Provided records

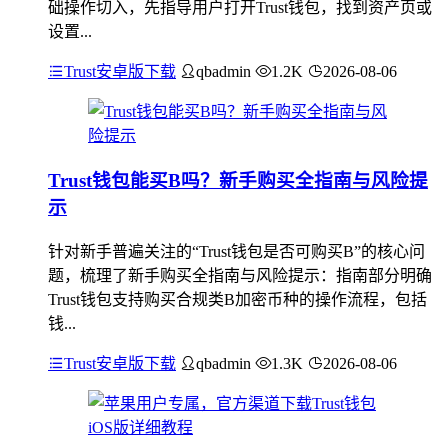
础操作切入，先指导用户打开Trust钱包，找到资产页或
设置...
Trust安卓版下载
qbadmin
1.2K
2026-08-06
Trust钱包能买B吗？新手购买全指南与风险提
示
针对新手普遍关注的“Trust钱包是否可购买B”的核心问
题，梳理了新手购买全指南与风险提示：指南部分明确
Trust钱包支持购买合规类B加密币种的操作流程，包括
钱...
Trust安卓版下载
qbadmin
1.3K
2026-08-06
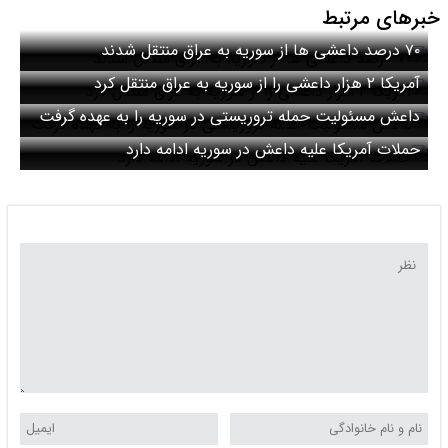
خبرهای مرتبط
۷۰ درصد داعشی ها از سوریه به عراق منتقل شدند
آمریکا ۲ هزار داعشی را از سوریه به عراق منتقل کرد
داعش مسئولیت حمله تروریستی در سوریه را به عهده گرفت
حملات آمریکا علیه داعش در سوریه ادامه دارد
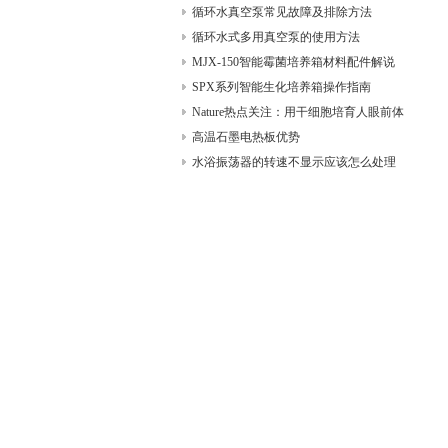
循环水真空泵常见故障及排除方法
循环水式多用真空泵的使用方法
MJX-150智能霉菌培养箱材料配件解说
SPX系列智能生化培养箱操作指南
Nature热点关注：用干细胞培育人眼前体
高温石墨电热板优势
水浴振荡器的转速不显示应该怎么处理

Exercise requirements
Among the lines of the data, which ones contain the word "منتقل"? Show them.

Answer to the exercise
۷۰ درصد داعشی ها از سوریه به عراق منتقل شدند
آمریکا ۲ هزار داعشی را از سوریه به عراق منتقل کرد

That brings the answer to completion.